» What is being asked
Below are records. Find each line in them that holds the word "Transport" and copy it.
─── Data supplied
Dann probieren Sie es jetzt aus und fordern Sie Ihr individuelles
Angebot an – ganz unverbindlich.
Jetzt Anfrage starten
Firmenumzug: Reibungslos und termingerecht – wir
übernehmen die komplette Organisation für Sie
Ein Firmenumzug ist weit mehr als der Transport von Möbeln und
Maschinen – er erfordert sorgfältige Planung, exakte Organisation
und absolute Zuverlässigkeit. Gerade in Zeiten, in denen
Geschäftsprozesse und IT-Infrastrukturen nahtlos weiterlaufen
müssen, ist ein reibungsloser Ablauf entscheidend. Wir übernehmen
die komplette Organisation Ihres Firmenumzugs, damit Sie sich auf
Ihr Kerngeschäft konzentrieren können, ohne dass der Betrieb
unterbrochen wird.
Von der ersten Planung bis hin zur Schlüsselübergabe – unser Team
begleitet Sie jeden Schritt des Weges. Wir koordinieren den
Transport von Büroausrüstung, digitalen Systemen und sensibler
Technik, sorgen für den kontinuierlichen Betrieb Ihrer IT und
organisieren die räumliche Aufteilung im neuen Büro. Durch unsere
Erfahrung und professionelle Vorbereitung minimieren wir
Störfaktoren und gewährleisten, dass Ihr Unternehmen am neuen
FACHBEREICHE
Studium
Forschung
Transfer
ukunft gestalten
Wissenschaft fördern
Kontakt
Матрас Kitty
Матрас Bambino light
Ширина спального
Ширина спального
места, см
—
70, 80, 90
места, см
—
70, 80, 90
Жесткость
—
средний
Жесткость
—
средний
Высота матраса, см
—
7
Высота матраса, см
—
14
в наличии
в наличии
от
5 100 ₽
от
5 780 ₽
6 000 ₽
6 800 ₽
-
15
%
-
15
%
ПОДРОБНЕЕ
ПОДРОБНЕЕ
──────
─── Data supplied
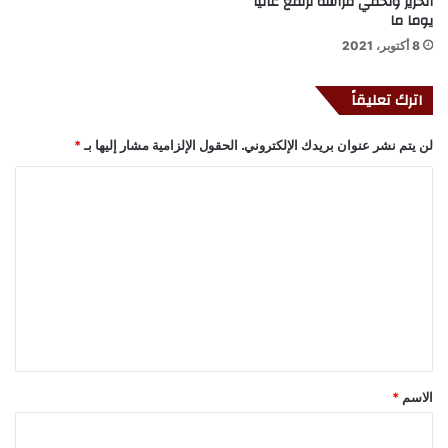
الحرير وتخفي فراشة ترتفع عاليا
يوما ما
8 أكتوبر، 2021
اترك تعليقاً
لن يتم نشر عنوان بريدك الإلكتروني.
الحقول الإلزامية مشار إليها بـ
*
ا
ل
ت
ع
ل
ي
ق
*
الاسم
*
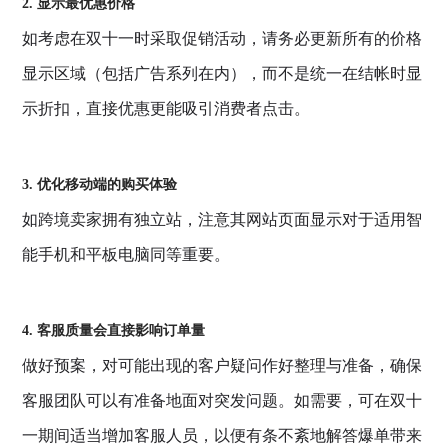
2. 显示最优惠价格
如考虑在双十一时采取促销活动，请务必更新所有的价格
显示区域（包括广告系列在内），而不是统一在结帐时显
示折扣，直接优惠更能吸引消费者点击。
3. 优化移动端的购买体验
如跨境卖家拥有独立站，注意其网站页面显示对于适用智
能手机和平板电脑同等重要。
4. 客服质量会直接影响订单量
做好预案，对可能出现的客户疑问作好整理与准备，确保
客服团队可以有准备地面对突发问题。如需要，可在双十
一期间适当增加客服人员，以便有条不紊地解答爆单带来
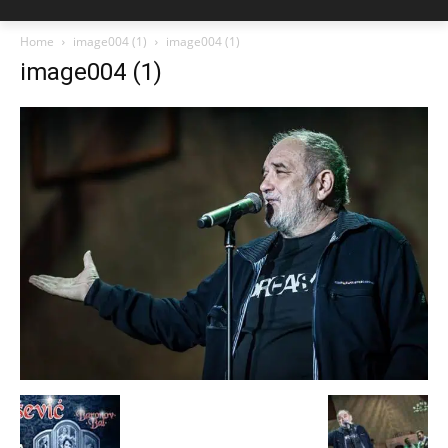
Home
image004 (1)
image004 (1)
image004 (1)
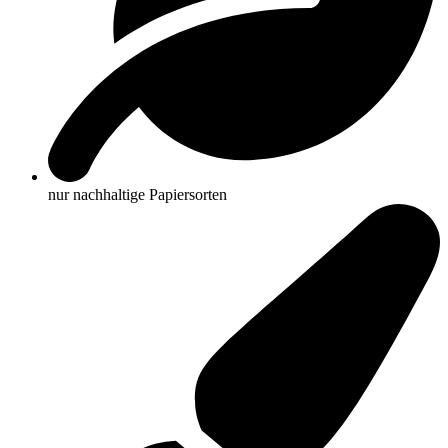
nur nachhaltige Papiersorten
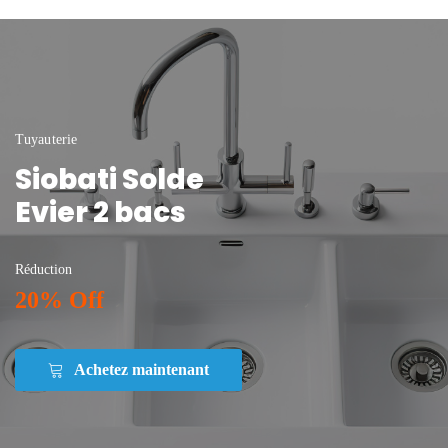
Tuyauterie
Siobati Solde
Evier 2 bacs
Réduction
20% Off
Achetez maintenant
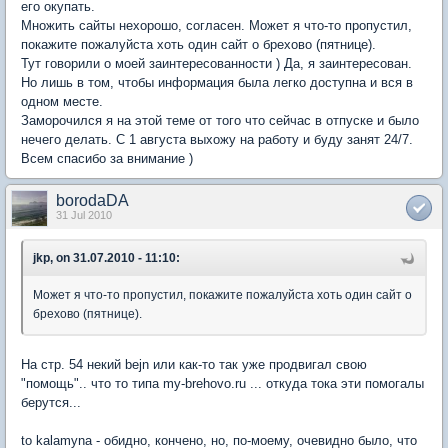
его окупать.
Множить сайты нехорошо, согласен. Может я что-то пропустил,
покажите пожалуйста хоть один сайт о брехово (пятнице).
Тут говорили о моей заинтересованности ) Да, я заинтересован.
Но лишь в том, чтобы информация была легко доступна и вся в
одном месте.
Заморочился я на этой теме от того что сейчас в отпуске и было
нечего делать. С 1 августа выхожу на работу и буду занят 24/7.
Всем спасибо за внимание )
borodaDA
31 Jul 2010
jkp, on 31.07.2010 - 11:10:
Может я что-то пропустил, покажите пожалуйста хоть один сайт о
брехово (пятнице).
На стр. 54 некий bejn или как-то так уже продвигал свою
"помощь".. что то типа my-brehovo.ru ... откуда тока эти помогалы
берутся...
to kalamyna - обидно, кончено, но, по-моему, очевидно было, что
──────
» Exercise output
Ein Firmenumzug ist weit mehr als der Transport von Möbeln und
Transport von Büroausrüstung, digitalen Systemen und sensibler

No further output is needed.